Im Nationalstadion von Tokio setzten sich die Amerikanerinnen vor 31 114 Zuschauern mit 1:0 (1:0) durch, Kealia Ohai erzielte kurz vor der Pause den Treffer des Tages (44.).

Highlights des Spiels anschauen

U20-WM: Marozsán beste Spielerin, Benkarth beste Torhüterin

In der an Höhepunkten armen Anfangsphase agierten beide Teams vorsichtig, die DFB-Elf wagte sich in einer athletischen Partie nach und nach ein wenig aus der Deckung.

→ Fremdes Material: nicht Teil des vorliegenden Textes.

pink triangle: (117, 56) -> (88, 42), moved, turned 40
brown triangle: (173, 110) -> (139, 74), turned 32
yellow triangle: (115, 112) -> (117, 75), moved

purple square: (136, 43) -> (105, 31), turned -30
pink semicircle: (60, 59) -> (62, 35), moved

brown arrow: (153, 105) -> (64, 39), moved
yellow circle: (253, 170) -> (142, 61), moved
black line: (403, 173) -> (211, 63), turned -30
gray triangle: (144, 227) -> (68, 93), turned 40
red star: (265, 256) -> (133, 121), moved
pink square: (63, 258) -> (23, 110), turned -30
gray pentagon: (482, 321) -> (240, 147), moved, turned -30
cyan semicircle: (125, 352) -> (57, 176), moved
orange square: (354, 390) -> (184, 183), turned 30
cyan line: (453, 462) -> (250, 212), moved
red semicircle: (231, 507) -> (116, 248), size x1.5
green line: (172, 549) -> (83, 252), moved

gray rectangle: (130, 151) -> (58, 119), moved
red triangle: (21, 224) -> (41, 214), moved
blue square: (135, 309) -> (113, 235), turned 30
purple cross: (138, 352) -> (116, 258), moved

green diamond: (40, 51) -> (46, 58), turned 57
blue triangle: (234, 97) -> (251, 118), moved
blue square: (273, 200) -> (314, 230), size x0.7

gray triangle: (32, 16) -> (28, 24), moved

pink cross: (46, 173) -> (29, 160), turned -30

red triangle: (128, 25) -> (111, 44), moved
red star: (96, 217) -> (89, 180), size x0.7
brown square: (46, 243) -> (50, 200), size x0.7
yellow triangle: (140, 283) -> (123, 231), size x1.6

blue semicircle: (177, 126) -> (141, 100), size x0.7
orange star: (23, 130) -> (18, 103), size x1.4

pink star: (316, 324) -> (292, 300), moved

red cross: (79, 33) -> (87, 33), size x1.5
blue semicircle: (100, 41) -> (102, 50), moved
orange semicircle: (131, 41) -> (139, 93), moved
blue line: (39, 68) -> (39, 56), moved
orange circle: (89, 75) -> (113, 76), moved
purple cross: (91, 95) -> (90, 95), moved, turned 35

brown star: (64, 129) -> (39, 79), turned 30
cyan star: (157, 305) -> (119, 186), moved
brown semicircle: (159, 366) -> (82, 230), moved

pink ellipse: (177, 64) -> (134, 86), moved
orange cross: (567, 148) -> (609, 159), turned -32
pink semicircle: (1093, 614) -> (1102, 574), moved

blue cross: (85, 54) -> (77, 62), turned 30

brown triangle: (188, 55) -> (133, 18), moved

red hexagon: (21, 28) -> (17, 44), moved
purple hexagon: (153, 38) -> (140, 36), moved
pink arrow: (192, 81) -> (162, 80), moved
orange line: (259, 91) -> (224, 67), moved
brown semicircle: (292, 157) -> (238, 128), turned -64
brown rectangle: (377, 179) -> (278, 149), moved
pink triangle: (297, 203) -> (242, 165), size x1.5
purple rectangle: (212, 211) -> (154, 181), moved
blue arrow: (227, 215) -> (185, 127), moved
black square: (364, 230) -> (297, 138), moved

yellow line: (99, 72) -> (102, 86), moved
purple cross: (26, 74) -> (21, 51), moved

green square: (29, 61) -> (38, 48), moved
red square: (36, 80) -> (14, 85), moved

Dzsenifer Marozsáns Versuch per Außenrist war Mitte der ersten Halbzeit der erste Hauch einer Torchance.

Distanzschuss von Leupolz
Auf der Gegenseite war es mehrfach Maya Hayes, die am rechten Flügel gefährlich nach vorne stieß, allerdings ohne zählbaren Erfolg. Melanie Leupolz schoss aus rund 20 Metern nur Zentimeter über die Latte (36.).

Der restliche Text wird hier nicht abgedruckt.